Herpes zoster; Regulatory T cells; Th17 cells; Varicella-zoster virus

MeSH Terms

Body Surface Area
Herpes Zoster*
Herpesvirus 3, Human
Humans
Immunity, Cellular
Immunosuppression
Neuralgia
Neuralgia, Postherpetic
T-Lymphocytes, Regulatory*
Th17 Cells
Visual Analog Scale

Figure

  • Fig. 1 Percentages of circulating regulatory T (Treg) cells (A), T helper 17 (Th17) cells (B) and the ratio of Th17 to Treg cells (C) in patients with herpes zoster and healthy controls. Data were expressed as the means±standard deviations in the table. The inset lines represented Median. Statistically significant differences were determined by Mann-Whitney U test. *p<0.05.

  • Fig. 2 Percentages of circulating regulatory T (Treg) cells (A), T helper 17 (Th17) cells (B) and the ratio of Th17 to Treg cells (C) in patients with herpes zoster between pre-treatment and post-treatment. Data were expressed as the means±standard deviations in the table. The inset lines represented Median. Statistically significant differences were determined by Wilcoxon signed rank test.

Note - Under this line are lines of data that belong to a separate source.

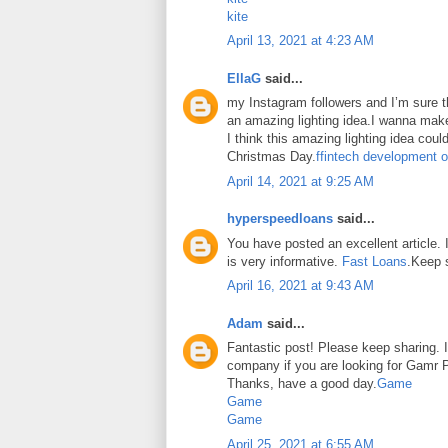
kite
April 13, 2021 at 4:23 AM
EllaG
said...
my Instagram followers and I’m sure the
an amazing lighting idea.I wanna make
I think this amazing lighting idea coul
Christmas Day.
ffintech development o
April 14, 2021 at 9:25 AM
hyperspeedloans
said...
You have posted an excellent article. It
is very informative.
Fast Loans
.Keep 
April 16, 2021 at 9:43 AM
Adam
said...
Fantastic post! Please keep sharing. I
company if you are looking for Gamr P
Thanks, have a good day.
Game
Game
Game
April 25, 2021 at 6:55 AM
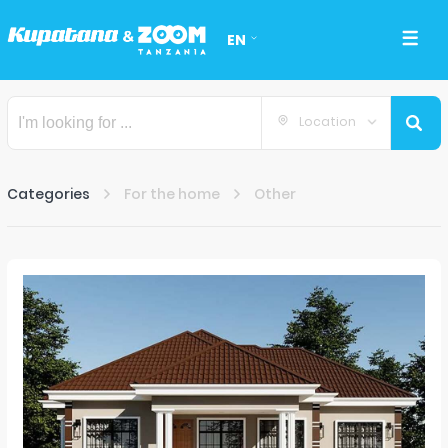
EN
Location
Categories
For the home
Other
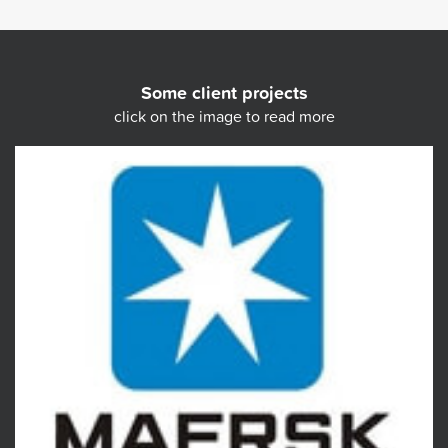
Some client projects
click on the image to read more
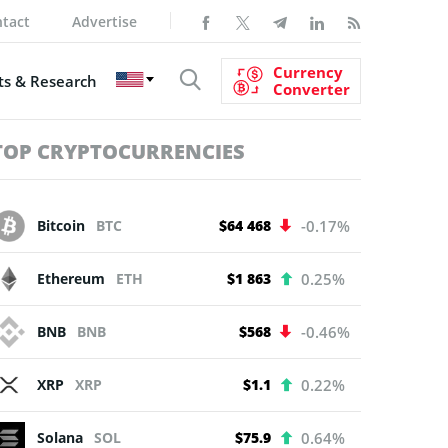
tact
Advertise
Currency
s & Research
Converter
TOP CRYPTOCURRENCIES
Bitcoin
BTC
$64 468
-0.17%
Ethereum
ETH
$1 863
0.25%
BNB
BNB
$568
-0.46%
XRP
XRP
$1.1
0.22%
Solana
SOL
$75.9
0.64%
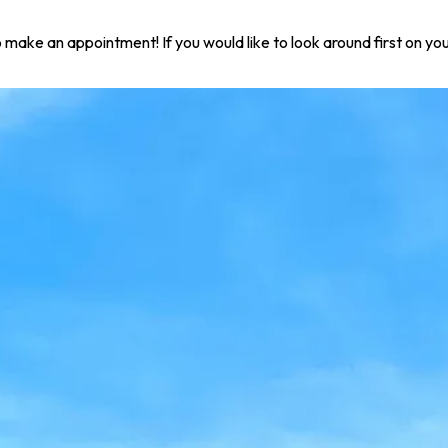
 to make an appointment! If you would like to look around first on 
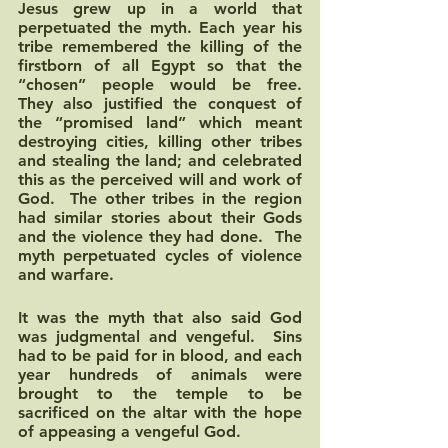
Jesus grew up in a world that 
perpetuated the myth. Each year his 
tribe remembered the killing of the 
firstborn of all Egypt so that the 
“chosen” people would be free.  
They also justified the conquest of 
the “promised land” which meant 
destroying cities, killing other tribes 
and stealing the land; and celebrated 
this as the perceived will and work of 
God.  The other tribes in the region 
had similar stories about their Gods 
and the violence they had done.  The 
myth perpetuated cycles of violence 
and warfare.  
It was the myth that also said God 
was judgmental and vengeful.  Sins 
had to be paid for in blood, and each 
year hundreds of animals were 
brought to the temple to be 
sacrificed on the altar with the hope 
of appeasing a vengeful God. 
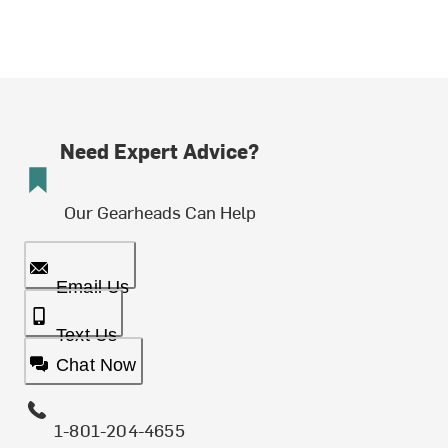
Need Expert Advice?
Our Gearheads Can Help
Email Us
Text Us
Chat Now
1-801-204-4655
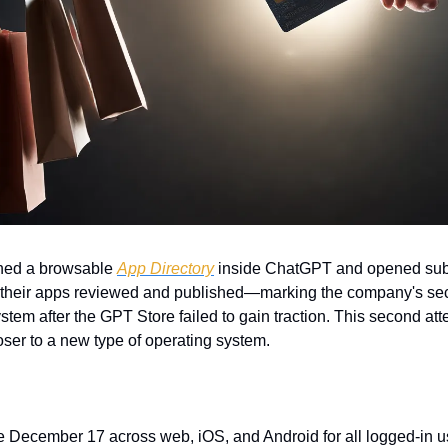
hed a browsable 
App Directory
 inside ChatGPT and opened subm
their apps reviewed and published—marking the company's seco
tem after the GPT Store failed to gain traction. This second att
ser to a new type of operating system. 
ve December 17 across web, iOS, and Android for all logged-in us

  • Fig. 3 The correlations between changes (Δ) of regulatory T (Treg) (A), T helper 17 (Th17) (B), ratio of Th17 to Treg (C) in peripheral blood and changes (Δ) of visual analog scale (VAS) of herpes zoster patient. Percentages of circulating Treg cells (D), Th17 cells (E) and the ratio of Th17 to Treg cells (F) in patients with non-postherpetic neuralgia (PHN) group and PHN group. The correlations between body surface area (BSA) and Treg (G), Th17 (H) and the ratio of Th17 to Treg (I). (A∼C) Linear regression analysis was used to fit lines on graphs. Statistically significant differences were determined by Pearson's correlation analysis. (D∼F) The inset lines represented Median. Statistically significant differences were determined by Mann-Whitney U test. (G∼I) The inset lines are linear regression lines. Statistically significant differences were determined by Pearson's correlation analysis.